Sociologically, a series of studies have suggested that the jury sizes must have been chosen and changed through a series of societal and political events (Ellsworth, 1989; Hans, 2008; Maccoun, 1989), which were not covered in this research. We did not consider a variety of the jury trial systems, either: in some communities, their jury verdicts are not made by unanimous votes but by majority votes with different criteria (Hans, 2008); some jury systems include professional judges (Hans, 2008).

Also, the model we adopted here may be too simple in statistical and psychological contexts. The majority-vote model with noise has been used to understand various opinion dynamics (Chen et al., 2017; Costa and de Souza, 2005; Lima, 2010, 2012; Melo et al., 2010; Vilela and Moreira, 2009; Vilela et al., 2012; Vilela and Stanley, 2018), but the current form does not consider effects of some social and psychological factors, such as the existence of strong opinion holders in the juries (Vilela and Stanley, 2018) and individual differences in the anti-conformity tendency (Costa and de Souza, 2005; Vilela et al., 2012). This study assumed dichotomy in the opinion distribution; therefore, the current model took into account neither more nuanced differences in opinions (Lima, 2012; Melo et al., 2010) nor effects of confidence levels of individual opinions (Bahrami et al., 2012; Bahrami et al., 2010).

In addition to these limitations, the current results may be able to be validated analytically. A previous work on the majority-vote model on complete graphs used the heterogeneous mean-field theory and successfully identified the critical noise for both the infinite-size and finite-size networks (Chen et al., 2015). Another study adopted the master equation approach and obtained the exact equation for the probability of a given opinion pattern (Fronczak and Fronczak, 2017).

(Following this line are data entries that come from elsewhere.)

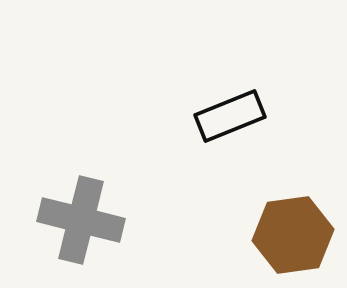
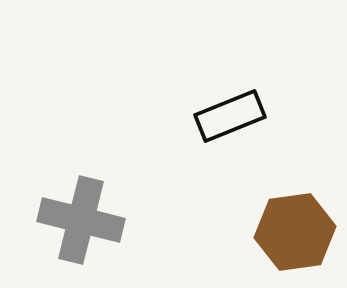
brown hexagon: moved 2 px right, 3 px up
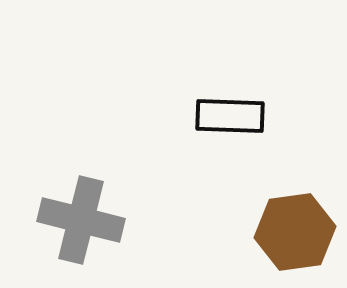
black rectangle: rotated 24 degrees clockwise
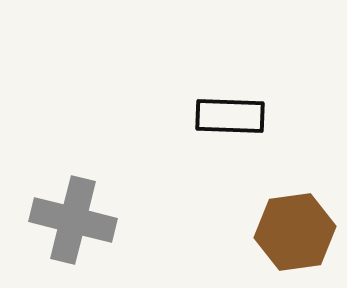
gray cross: moved 8 px left
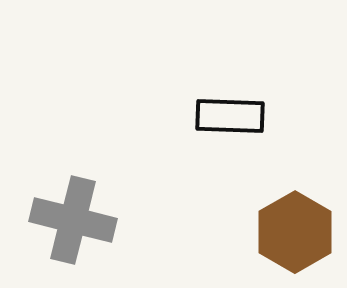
brown hexagon: rotated 22 degrees counterclockwise
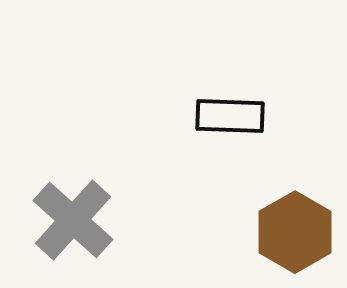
gray cross: rotated 28 degrees clockwise
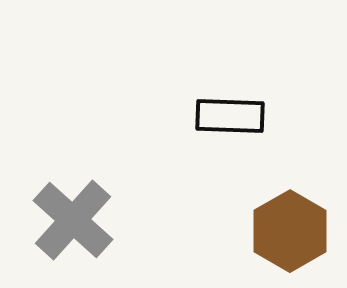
brown hexagon: moved 5 px left, 1 px up
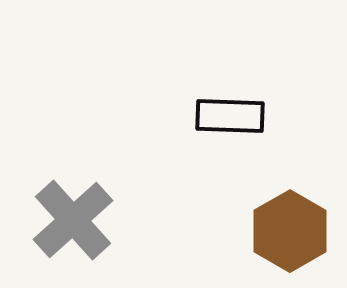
gray cross: rotated 6 degrees clockwise
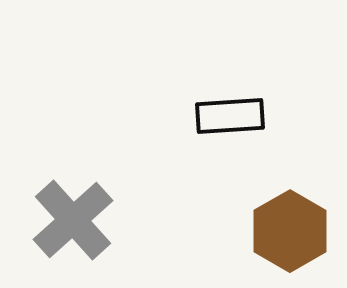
black rectangle: rotated 6 degrees counterclockwise
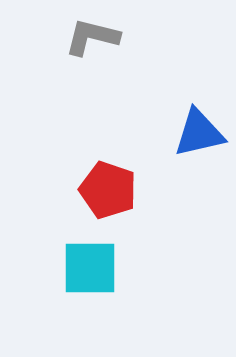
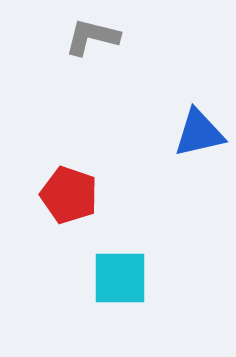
red pentagon: moved 39 px left, 5 px down
cyan square: moved 30 px right, 10 px down
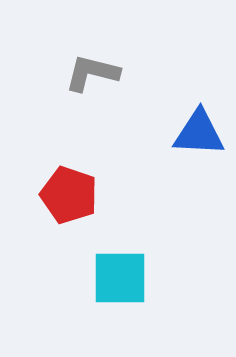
gray L-shape: moved 36 px down
blue triangle: rotated 16 degrees clockwise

Combining these analytical findings would bring us more clear, precise and expandable expressions about quantitative associations between the anti-conformity index, opinion homogeneity in the community, verdict accuracy and deliberation time.

These sociological, statistical, psychological and analytical concerns would have to be investigated in future studies; but the fact that even a simple toy model can explain the actual jury sizes may imply that the number of jurors might have been being implicitly optimised in different communities with different cultures based on a certain common mechanism.